Hannie Rayson’s play starts and ends at the funeral of its main male character, Professor Peter George, with his three wives seated behind the casket. Between, 30 years of his life and times are played out as the incorrigible lover of ideas and idealists fights his public battles while losing his private ones.
After introductions are made by family friend, Duffy (Malcolm Walton), the great man himself (Ernie Tinesz) launches into a passionate monologue to set the stage for the next two and a half hours. Or that is what Mr Tinesz was meant to do. However, large chunks of it were somewhat fluffed and that vital zone of connection between audience and actors that is necessary upfront to make a production work was never much formed.
Not that the players of the three females who had been longest in Prof George’s life did not work stupendously to repair the damage. Shona Benson as Beatrix, George’s first wife who gave up a career to be with her man and was then betrayed was joined by Shelley Hampton (as Lindsay, his second wife), a manipulative and bulldozing creature of academia and Miriam Keane as Ana, George’s and Beatrix’s daughter who even at the end of her twenties suffered greatly from her views of parental neglect and sense of inadequacy, and together managed to get things going again.
Each did praise worthy efforts in their respective roles and held the show together.

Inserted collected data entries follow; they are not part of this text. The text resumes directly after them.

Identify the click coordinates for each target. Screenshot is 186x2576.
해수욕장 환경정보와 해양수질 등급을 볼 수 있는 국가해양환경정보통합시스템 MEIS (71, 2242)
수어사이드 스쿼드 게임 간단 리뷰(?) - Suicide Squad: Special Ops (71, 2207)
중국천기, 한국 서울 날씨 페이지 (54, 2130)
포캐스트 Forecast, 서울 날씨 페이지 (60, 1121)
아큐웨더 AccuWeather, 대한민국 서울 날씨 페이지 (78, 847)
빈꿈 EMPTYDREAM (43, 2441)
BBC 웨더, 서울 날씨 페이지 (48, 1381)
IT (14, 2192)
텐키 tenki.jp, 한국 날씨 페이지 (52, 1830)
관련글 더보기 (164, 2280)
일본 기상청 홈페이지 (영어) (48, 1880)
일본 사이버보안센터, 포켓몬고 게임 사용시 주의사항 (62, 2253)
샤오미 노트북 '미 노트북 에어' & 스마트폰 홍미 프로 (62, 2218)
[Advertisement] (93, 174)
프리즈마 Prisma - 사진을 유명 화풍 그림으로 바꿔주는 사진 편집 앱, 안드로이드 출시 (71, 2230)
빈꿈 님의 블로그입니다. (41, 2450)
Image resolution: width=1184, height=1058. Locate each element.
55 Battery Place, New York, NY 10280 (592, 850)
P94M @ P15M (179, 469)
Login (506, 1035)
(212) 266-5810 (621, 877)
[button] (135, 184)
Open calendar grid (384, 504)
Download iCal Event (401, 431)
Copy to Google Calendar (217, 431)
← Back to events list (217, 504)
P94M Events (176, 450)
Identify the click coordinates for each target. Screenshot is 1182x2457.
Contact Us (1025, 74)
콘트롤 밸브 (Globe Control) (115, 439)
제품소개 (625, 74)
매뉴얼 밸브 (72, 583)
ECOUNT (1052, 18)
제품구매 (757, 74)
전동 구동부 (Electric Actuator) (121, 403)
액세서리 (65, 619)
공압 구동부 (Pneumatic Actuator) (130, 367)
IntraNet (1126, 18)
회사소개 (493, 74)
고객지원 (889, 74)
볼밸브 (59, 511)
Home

The problem of an actor losing their lines is an occupational hazard and criticism of such an event ought to be prefaced always by the phrase ‘there but for the grace of God go I.’ But here however, there seemed most ample evidence that Mr Tinesz simply was grossly underprepared, often it seemed reading his lines on the stage itself, and, as a result, the important nuances of his work that would help build his character in the minds of his audience were also lost.
Life After George is also an extra challenge for a director. John Graham does an excellent job of working his stage with minimal resources and props. However, completing some 31 scenes without one’s main memory being that of actors peeling off to the wings was probably beyond the assets at his disposal, especially in the lighting department.
One can only hope that Professor George gets his act together a whole lot better as the season progresses but as mentioned the work of the three ladies referred to is worth the visit.